Menengadahlah ke atas langit dan lihat bulan September menjatuhkan angka-angkanya lebih cepat dari kura-kura yang tengah berlari dari ketakutannya akan sepi.
Satu persatu angka jatuh, hingga kau akan sampai pada logika yang memberitahumu bahwa apa yang kau genapi kini hanyalah sisa-sisa dari puing waktu masalalu.
Diam ditempatmu dan ratapi apa yang kau bisa. Tak usah kemana-mana, hingga kursi roda dan uban menceritakan bahwa banyak sekali detik dan jam yang kau tinggalkan di balik kesedihan.
Kau termangu, sedang mereka bergerak maju. Fisikmu bergerak dan berpindah-pindah, bahkan kau mampu menyihir jutaan mata dengan apa kau keluarkan dalam kepala, namun masih ada satu yang kau tanam di sana tanpa siapa-siapa, tanpa peduli akan pergerakan waktu, tanpa mengerti tentang siapa yang kau tunggu.
Kau adalah aku. Dan aku adalah logika yang tengah mengomentari tentang apa itu rasa. Seperti pada kopi hitam yang terasa pahit, aku selalu ingin menambahkannya gula, bahkan susu agar terasa gurih, sedang kau masih saja menikmati hitamnya dalam rasa pahit dan tak ingin menambahkan apa-apa.

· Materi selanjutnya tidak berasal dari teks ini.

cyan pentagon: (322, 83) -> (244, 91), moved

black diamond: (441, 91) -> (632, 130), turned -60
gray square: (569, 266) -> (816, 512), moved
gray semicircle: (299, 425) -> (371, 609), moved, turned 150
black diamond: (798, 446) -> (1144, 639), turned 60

Nikmati saja sakitnya hingga waktu memberikan jarak dan mengisolasimu pada ruang hampa dimana tak ada putaran dan keseimbangan.
Rasa tak pernah menua, bahkan dia masih mengira saat ini masih berada di tahun yang sama, meskipun kalender bersikeras membantahnya, namun rasa tak pernah kemana-mana, tak beranjak dari tempatnya.
Dan September datang lagi, menyisakan pergumulan antara rasa dan logika. Antara kau dan aku yang sejatinya adalah satu.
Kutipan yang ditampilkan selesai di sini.